Growth driven by surround technologies
The demand for fiber optic technology is expected to grow significantly in the coming years due to its wide range of applications in areas such as cloud computing, 5G, IoT, artificial intelligence, and smart cities. In addition, fiber optic innovation will focus on improving system performance, efficiency, and functionality by developing new materials, designs, and techniques. Innovations include hollow-core fibers, which reduce the loss and dispersion of the signal; photonic crystal fibers, which enable the transmission of light with novel properties; and fiber optic devices, which enable optical signal processing. Lastly, fiber optic regulation will involve establishing and enforcing standards that ensure the quality, reliability, compatibility, and security of systems while addressing ethical and environmental issues. 10 Gigabit passive optical network (GPON) technology was an industry-adopted standard in 2023 and a pioneering step that offered download and upload speeds of up to 10 Gbps. Some operators are looking at 25GPON; at some point, the industry may even be looking at trial 100GPON.
Moving towards a fiber-enabled digital world
The next heated debate centers on using the current laid fiber conduit mechanism. Quantum networking promises more significant levels of security, much more scalable architectures, and improved communications capabilities using quantum bits that can be zero and one simultaneously. A quantum network is built on three main elements. The quantum conduit acts as the physical pathway for sending quantum bits (qubits). Free-space and fiber-optic channels are two prevalent types of conduits. Quantum repeaters play a crucial role in establishing reliable connections between distant nodes.
This allows more complex operations to be performed and ensures that quantum Internet is much more efficient for specific applications.
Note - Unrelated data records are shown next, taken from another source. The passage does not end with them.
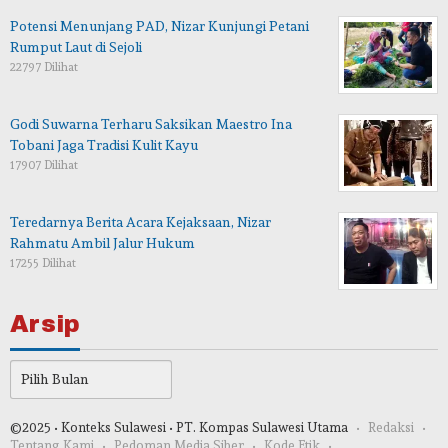
Potensi Menunjang PAD, Nizar Kunjungi Petani
Rumput Laut di Sejoli
22797 Dilihat
Godi Suwarna Terharu Saksikan Maestro Ina
Tobani Jaga Tradisi Kulit Kayu
17907 Dilihat
Teredarnya Berita Acara Kejaksaan, Nizar
Rahmatu Ambil Jalur Hukum
17255 Dilihat
Arsip
Arsip
©2025 • Konteks Sulawesi • PT. Kompas Sulawesi Utama
Redaksi
Tentang Kami
Pedoman Media Siber
Kode Etik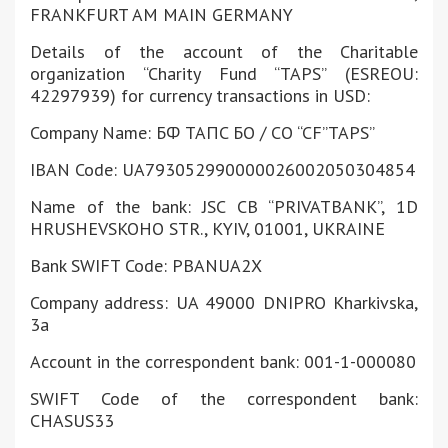
FRANKFURT AM MAIN GERMANY
Details of the account of the Charitable
organization “Charity Fund “TAPS” (ESREOU:
42297939) for currency transactions in USD:
Company Name: БФ TAПC БО / CO “CF”TAPS”
IBAN Code: UA793052990000026002050304854
Name of the bank: JSC CB “PRIVATBANK”, 1D
HRUSHEVSKOHO STR., KYIV, 01001, UKRAINE
Bank SWIFT Code: PBANUA2X
Company address: UA 49000 DNIPRO Kharkivska,
3a
Account in the correspondent bank: 001-1-000080
SWIFT Code of the correspondent bank:
CHASUS33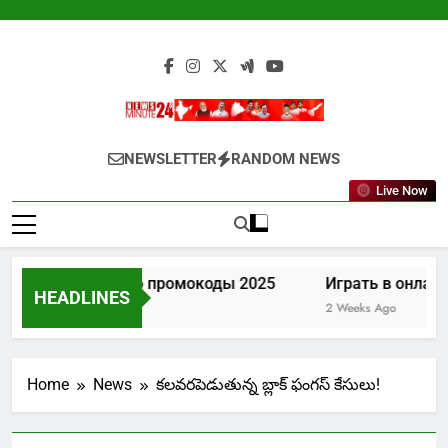
Skip
to
content
Newsminute24
Get All Updated Telugu News
NEWSLETTER
RANDOM NEWS
Live Now
Лев казино промокоды 2025
Играть в онлайн
HEADLINES
1 Week Ago
2 Weeks Ago
Home
News
కలవరపెడుతున్న బ్లాక్ ఫంగస్ కేసులు!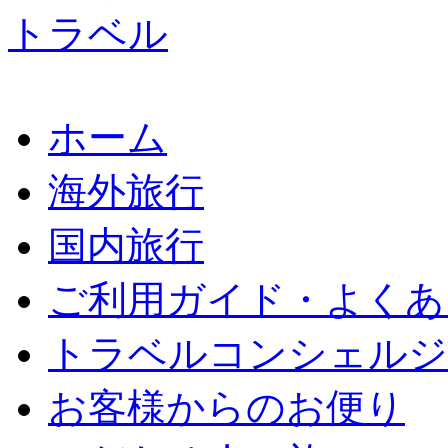
ホーム
海外旅行
国内旅行
ご利用ガイド・よくあ
トラベルコンシェルジ
お客様からのお便り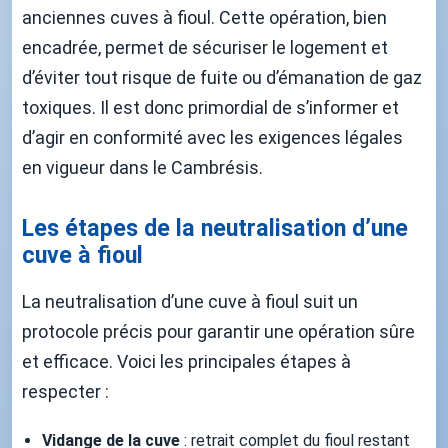
anciennes cuves à fioul. Cette opération, bien
encadrée, permet de sécuriser le logement et
d’éviter tout risque de fuite ou d’émanation de gaz
toxiques. Il est donc primordial de s’informer et
d’agir en conformité avec les exigences légales
en vigueur dans le Cambrésis.
Les étapes de la neutralisation d’une
cuve à fioul
La neutralisation d’une cuve à fioul suit un
protocole précis pour garantir une opération sûre
et efficace. Voici les principales étapes à
respecter :
Vidange de la cuve
: retrait complet du fioul restant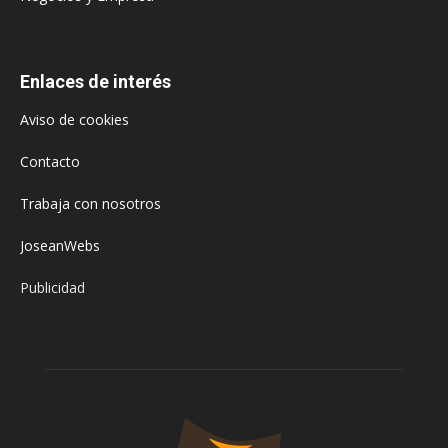
Enlaces de interés
Aviso de cookies
Contacto
Trabaja con nosotros
JoseanWebs
Publicidad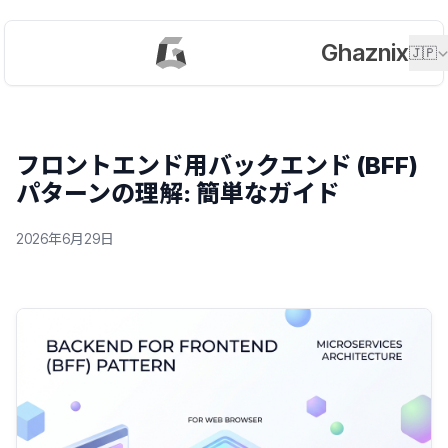
Ghaznix
🇯🇵
フロントエンド用バックエンド (BFF)
パターンの理解: 簡単なガイド
2026年6月29日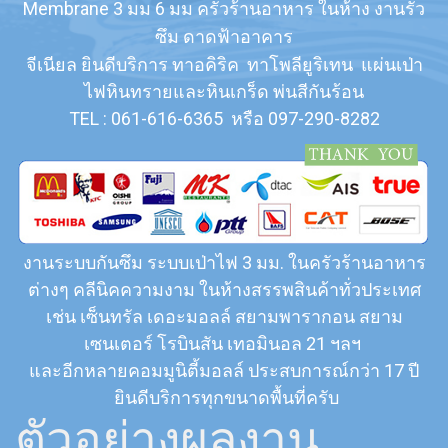
Membrane 3 มม 6 มม ครัวร้านอาหาร ในห้าง งานรั่ว
ซึม ดาดฟ้าอาคาร
จีเนียล ยินดีบริการ ทาอคิริค ทาโพลียูริเทน แผ่นเป่า
ไฟหินทรายและหินเกร็ด พ่นสีกันร้อน
TEL : 061-616-6365
หรือ 097-290-8282
งานระบบกันซึม ระบบเป่าไฟ 3 มม. ในครัวร้านอาหาร
ต่างๆ คลีนิคความงาม ในห้างสรรพสินค้าทั่วประเทศ
เช่น เซ็นทรัล เดอะมอลล์ สยามพารากอน สยาม
เซนเตอร์ โรบินสัน เทอมินอล 21 ฯลฯ
และอีกหลายคอมมูนิตี้มอลล์ ประสบการณ์กว่า 17 ปี
ยินดีบริการทุกขนาดพื้นที่ครับ
ตัวอย่างผลงาน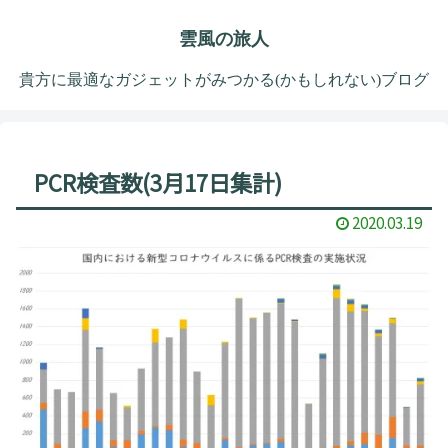
雲風の旅人
貴方に最適なガジェットがみつかる(かもしれない)ブログ
PCR検査数(3月17日集計)
2020.03.19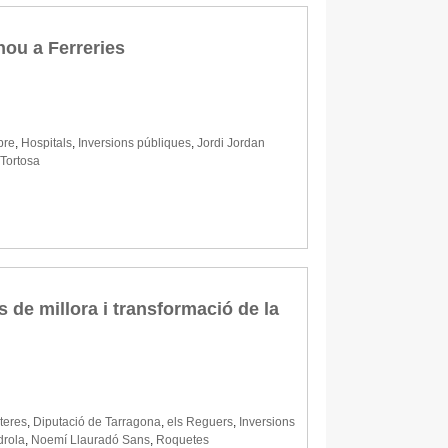
nou a Ferreries
bre
,
Hospitals
,
Inversions públiques
,
Jordi Jordan
Tortosa
 de millora i transformació de la
teres
,
Diputació de Tarragona
,
els Reguers
,
Inversions
drola
,
Noemí Llauradó Sans
,
Roquetes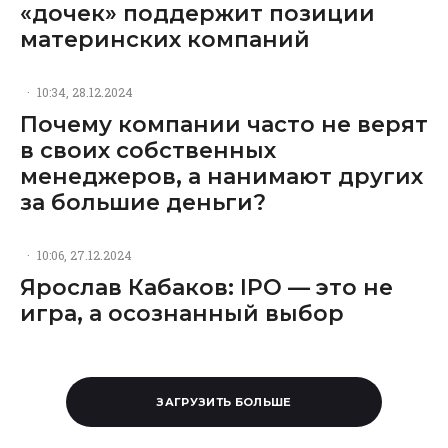
«дочек» поддержит позиции
материнских компаний
·
10:34, 28.12.2024
Почему компании часто не верят
в своих собственных
менеджеров, а нанимают других
за большие деньги?
·
10:06, 27.12.2024
Ярослав Кабаков: IPO — это не
игра, а осознанный выбор
ЗАГРУЗИТЬ БОЛЬШЕ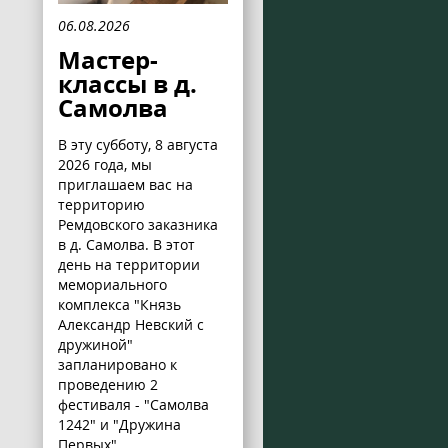
06.08.2026
Мастер-
классы в д.
Самолва
В эту субботу, 8 августа
2026 года, мы
приглашаем вас на
территорию
Ремдовского заказника
в д. Самолва. В этот
день на территории
мемориального
комплекса "Князь
Александр Невский с
дружиной"
запланировано к
проведению 2
фестиваля - "Самолва
1242" и "Дружина
Первых".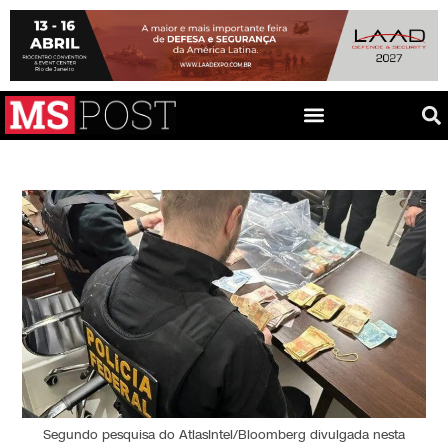
Segundo pesquisa do AtlasIntel/Bloomberg divulgada nesta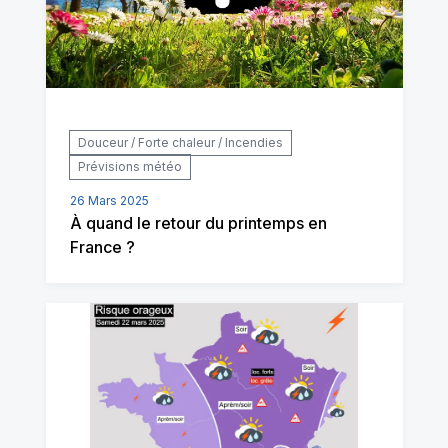
Douceur / Forte chaleur / Incendies
Prévisions météo
26 Mars 2025
À quand le retour du printemps en
France ?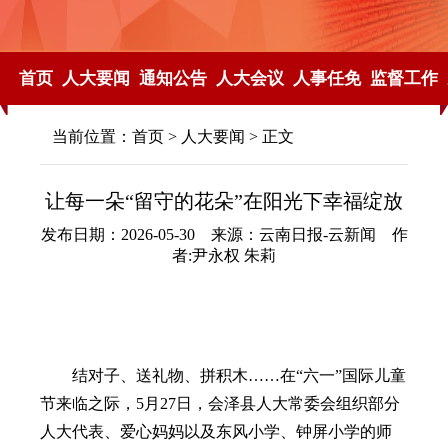
首页
人大要闻
通知公告
人大会议
人事任免
监督工作
当前位置：
首页
>
人大要闻
> 正文
让每一朵“留守的花朵”在阳光下幸福绽放
发布日期：2026-05-30 来源：云南日报-云新闻 作
者:尹永权 朱莉
结对子、送礼物、拼积木
……在“六一”国际儿童
节来临之际，5月27日，会泽县人大常委会组织部分
人大代表、爱心妈妈以及东风小学、钟屏小学的师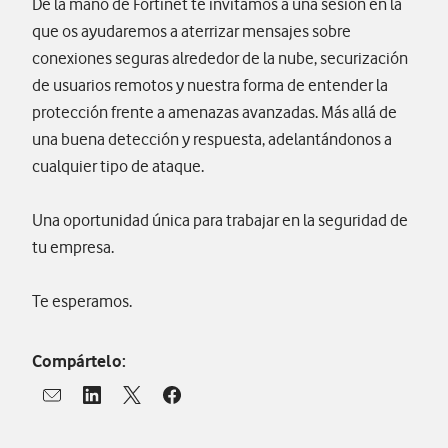
De la mano de Fortinet te invitamos a una sesión en la
que os ayudaremos a aterrizar mensajes sobre
conexiones seguras alrededor de la nube, securización
de usuarios remotos y nuestra forma de entender la
protección frente a amenazas avanzadas. Más allá de
una buena detección y respuesta, adelantándonos a
cualquier tipo de ataque.
Una oportunidad única para trabajar en la seguridad de
tu empresa.
Te esperamos.
Compártelo:
Abrir ventana para compartir en mail
Abrir ventana para compartir en linkedin
Abrir ventana para compartir en twitter
Abrir ventana para compartir en facebook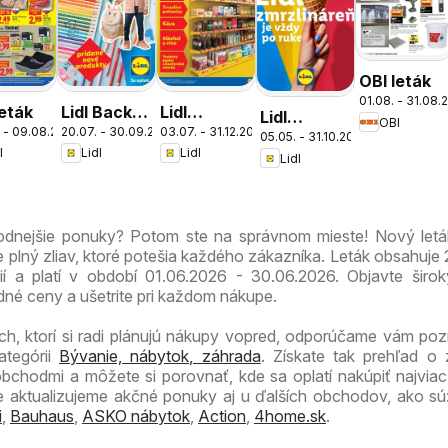
OBI leták
01.08. - 31.08.
leták
Lidl Back
Lidl
Lidl
OBI
 - 09.08.2026
20.07. - 30.09.2026
03.07. - 31.12.2026
to school
dlhodobo
05.05. - 31.10.2026
zmrzlináreň
l
Lidl
Lidl
zlacnené
Lidl
hodnejšie ponuky? Potom ste na správnom mieste! Nový let
 plný zliav, ktoré potešia každého zákazníka. Leták obsahuje 
cií a platí v období 01.06.2026 - 30.06.2026. Objavte širo
né ceny a ušetrite pri každom nákupe.
ch, ktorí si radi plánujú nákupy vopred, odporúčame vám pozri
ategórii
Bývanie, nábytok, záhrada
. Získate tak prehľad o
obchodmi a môžete si porovnať, kde sa oplatí nakúpiť najvia
ne aktualizujeme akčné ponuky aj u ďalších obchodov, ako s
i
,
Bauhaus
,
ASKO nábytok
,
Action
,
4home.sk
.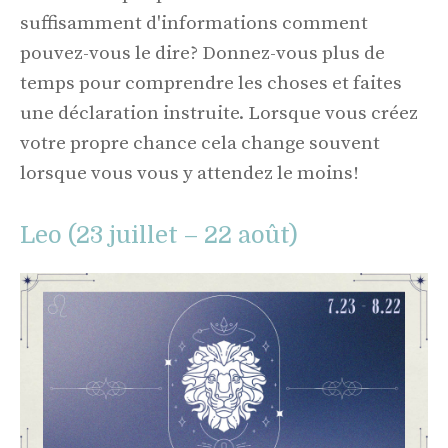
suffisamment d'informations comment
pouvez-vous le dire? Donnez-vous plus de
temps pour comprendre les choses et faites
une déclaration instruite. Lorsque vous créez
votre propre chance cela change souvent
lorsque vous vous y attendez le moins!
Leo (23 juillet – 22 août)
The opening of the first commercial quantum network happened in 2023. However, other networks are in the planning stage, and significant broadband hardware companies are developing advanced hardware. Quantum networks will be increasingly deployed in the days to come.
Broadband manufacturers will innovate and develop quantum hardware devices that meet the challenges ahead and support a future-enabled digital world. The savings projected by fiber will naturally grow and increase exponentially. Once the 5G wireless network is widely available, end retail users will use more streaming and remote working services and more virtual and augmented reality applications, further boosting fiber requirements. 6G is on the horizon, and the Wi-Fi 7 standard will be published in 2024, further pushing bandwidth demands.
Research and development are constantly pushing the boundaries of what's possible with fiber optics. Advances like multicore fibers, hollow-core fibers, and space-division multiplexing aim to increase data transmission capacity even further. Additionally, innovations in materials and manufacturing are making fiber optic cables more affordable and easier to install, leading to wider adoption.